The anatase nano TiO 2 is a photocatalytic material with highest photocatalytic efficiency, the refractive index is 2.55, and the maximum light transmittance of the single-layer TiO 2 coated glass is 89%. The main disadvantages of nano TiO 2 found after many years of commercial application are: (1) no visible light-induced luminescence catalytic effect; (2) Photocatalytic degradation of matrix organic materials requires coating treatment; (3) unsatisfactory and unstable photocatalytic performance; (4) high refractive index and high light reflectivity.
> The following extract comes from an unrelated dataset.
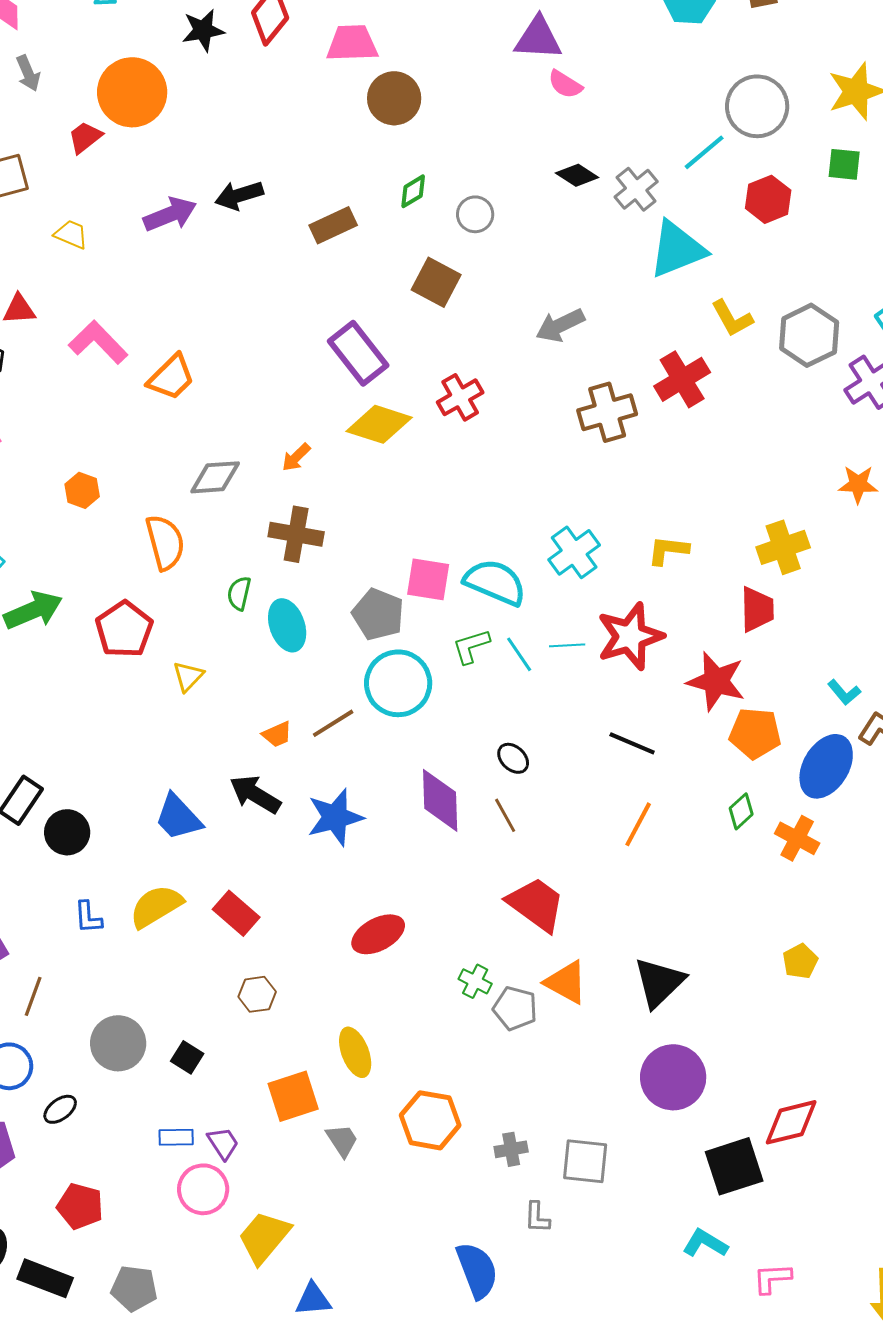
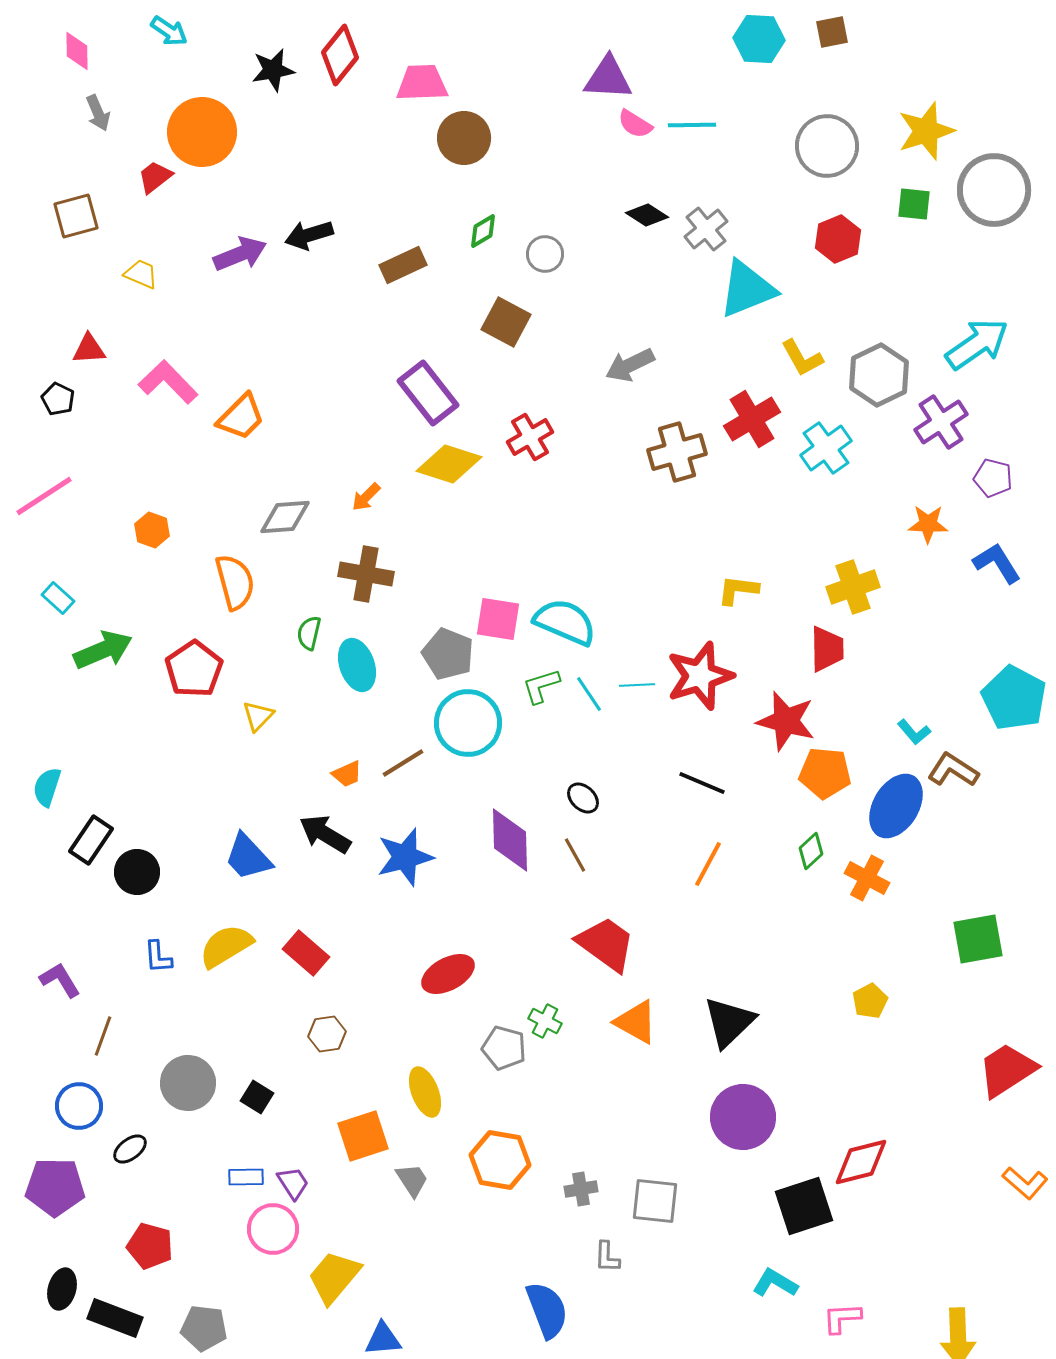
cyan line: (704, 152) -> (692, 125), moved, turned 39
cyan cross: (574, 552) -> (826, 448), moved
gray pentagon: (515, 1008) -> (504, 1048), moved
For example, street guardrails require periodic paint make-up, mainly because titanium dioxide or self-cleaning components in the paint absorb sunlight and pulverize the paint matrix. In use of the solar cell or the solar collector, the glass cover plate is gradually covered by dust and organic pollutants, so that the light transmittance of the glass is reduced, and the power generation or heat absorption efficiency is reduced by 10% -30%. The photocatalysis self-cleaning paint is a simple and easy measure for preventing the pollution of the hard surface.
In order to solve the problem of photocatalytic degradation of the organic matrix material by nano TiO 2, the nano SiO 2 is generally coated and then added into the coating as a photocatalytic material. To solve the problem of high refractive index of nano TiO 2, the invention patent of Nanshi corporation (CN 109665719B, 22-05-24) discloses that the problem of contradiction between light transmittance and self-cleaning effect is solved by reducing the doping amount of TiO 2. The invention patent (CN 109651863B, 2021-06-01) discloses that nano hollow titanium dioxide particles are introduced to prepare the solar anti-reflection coating with self-cleaning and anti-reflection functions.
The literature reports that sulfating nano TiO 2 can improve the photocatalytic performance by 2-10 times, and if the sulfating TiO 2 is selected to replace the common nano TiO 2, the self-cleaning of the solar glass can be realized with low dosage, thereby reducing the adverse effect on the anti-reflection performance of the glass. The nano TiO 2 only absorbs ultraviolet light, and if the nano TiO 2 is modified to absorb visible light to generate a photocatalysis effect, the photocatalysis efficiency is greatly improved.
Niobium oxide is a typical N-type semiconductor, has a band gap width of 3.4-4.0eV, is equivalent to that of TiO 2 and has the advantages of acid and alkali resistance and light corrosion resistance, has chemical and thermodynamic stability superior to that of TiO 2, and has great photocatalytic potential. Niobium oxide is a generic term for niobium oxides with different valence states, commonly referred to as Nb 2O5, the refractive index of which is 1.7-2.1, and the light transmittance of single-layer Nb 2O5 coated glass is 94%, and can replace nano TiO 2 as a photocatalytic material and a glass anti-reflection material, wherein the photocatalytic principle is similar to that of nano TiO 2, and organic pollutants are carbon dioxide and water through photo-generated hydroxyl radical oxidation degradation.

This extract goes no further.